4. Ride a Cable Car and Streetcar
Cable cars are synonymous with San Francisco for most tourists. And consequently, the queues at the famous hand-operated turnaround can be an hour long. So long, in fact, that we saw the same rubbish bin foraged by nine different homeless people seeking pizza crusts. While the cable car is undeniably fun (especially on the steep parts!), I actually found the ‘F’ line to be more memorable. It’s the main line down Market Street towards Fisherman’s Wharf, and has returned retired streetcars from all over America – and even a few from Milan – to their former glory.
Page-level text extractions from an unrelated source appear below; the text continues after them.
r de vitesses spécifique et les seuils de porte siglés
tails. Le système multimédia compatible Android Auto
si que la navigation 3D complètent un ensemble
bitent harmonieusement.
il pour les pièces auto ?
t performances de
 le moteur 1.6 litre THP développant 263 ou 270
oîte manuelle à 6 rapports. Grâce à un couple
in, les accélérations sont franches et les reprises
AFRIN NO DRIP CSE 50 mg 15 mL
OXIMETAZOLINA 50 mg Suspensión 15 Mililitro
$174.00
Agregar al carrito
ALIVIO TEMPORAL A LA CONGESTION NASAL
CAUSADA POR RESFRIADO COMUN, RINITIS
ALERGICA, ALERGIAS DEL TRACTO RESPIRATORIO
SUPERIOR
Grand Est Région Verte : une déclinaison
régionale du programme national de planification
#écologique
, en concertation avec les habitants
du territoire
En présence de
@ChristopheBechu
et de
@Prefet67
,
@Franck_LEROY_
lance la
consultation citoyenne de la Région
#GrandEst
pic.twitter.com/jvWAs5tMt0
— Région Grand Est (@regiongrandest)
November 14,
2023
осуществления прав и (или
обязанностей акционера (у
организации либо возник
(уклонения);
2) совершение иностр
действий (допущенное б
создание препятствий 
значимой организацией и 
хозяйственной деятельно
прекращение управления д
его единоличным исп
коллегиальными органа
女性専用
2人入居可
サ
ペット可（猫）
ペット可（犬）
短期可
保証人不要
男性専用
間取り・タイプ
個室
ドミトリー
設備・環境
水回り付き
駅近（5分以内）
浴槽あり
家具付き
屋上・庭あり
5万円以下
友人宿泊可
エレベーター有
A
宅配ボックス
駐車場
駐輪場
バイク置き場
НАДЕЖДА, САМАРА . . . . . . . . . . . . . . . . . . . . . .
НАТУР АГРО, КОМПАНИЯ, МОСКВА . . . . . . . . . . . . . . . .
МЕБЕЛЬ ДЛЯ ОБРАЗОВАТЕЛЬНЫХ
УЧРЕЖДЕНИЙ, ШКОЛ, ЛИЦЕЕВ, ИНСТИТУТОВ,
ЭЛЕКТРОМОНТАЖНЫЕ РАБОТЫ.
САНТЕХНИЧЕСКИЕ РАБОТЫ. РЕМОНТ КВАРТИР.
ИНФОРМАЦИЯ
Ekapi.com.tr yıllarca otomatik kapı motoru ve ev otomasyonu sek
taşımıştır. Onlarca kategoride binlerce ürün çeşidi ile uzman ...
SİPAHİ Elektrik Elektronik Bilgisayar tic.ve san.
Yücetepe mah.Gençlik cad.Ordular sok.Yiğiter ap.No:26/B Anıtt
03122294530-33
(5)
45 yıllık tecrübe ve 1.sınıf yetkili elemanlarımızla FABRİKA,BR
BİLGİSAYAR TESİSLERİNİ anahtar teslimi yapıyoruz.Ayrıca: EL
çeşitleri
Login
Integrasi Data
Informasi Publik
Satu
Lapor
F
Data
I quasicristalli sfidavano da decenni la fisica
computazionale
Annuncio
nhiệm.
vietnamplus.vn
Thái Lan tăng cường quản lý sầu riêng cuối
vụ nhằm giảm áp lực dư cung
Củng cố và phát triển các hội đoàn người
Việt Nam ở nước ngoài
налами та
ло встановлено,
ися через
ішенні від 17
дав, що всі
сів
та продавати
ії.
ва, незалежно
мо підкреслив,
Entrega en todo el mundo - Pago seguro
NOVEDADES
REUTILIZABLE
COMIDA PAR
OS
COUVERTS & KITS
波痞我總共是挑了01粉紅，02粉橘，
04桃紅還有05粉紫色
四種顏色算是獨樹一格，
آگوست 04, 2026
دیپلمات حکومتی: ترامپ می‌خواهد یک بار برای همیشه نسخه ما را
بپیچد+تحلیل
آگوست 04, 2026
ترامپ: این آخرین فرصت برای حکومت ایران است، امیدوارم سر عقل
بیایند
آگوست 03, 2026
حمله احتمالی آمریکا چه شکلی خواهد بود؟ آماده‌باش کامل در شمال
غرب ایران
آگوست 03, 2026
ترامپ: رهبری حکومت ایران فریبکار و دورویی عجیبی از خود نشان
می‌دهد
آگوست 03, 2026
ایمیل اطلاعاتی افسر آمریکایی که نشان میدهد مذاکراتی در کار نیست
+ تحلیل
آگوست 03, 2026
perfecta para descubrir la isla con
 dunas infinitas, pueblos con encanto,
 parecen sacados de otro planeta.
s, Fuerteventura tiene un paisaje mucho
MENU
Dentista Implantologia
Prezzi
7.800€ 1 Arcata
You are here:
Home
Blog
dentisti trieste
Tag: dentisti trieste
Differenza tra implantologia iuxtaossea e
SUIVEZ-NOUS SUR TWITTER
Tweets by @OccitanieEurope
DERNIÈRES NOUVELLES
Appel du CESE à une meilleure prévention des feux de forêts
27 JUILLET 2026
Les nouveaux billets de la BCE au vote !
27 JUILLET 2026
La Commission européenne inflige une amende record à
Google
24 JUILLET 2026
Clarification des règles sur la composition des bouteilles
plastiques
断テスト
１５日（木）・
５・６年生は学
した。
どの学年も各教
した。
5. Take a sunset boat to Alcatraz
Of everything we did in San Francisco, I think Alcatraz was my favourite. The mysterious prison island has inspired writers of ghost stories for years – not least because of the mist that regularly surrounds it. I definitely recommend taking the sunset trip: it’s the only one that does a full loop of the island, plus the excellent 45 minute audio guide is included. This has been extremely well put together and really brings it to life.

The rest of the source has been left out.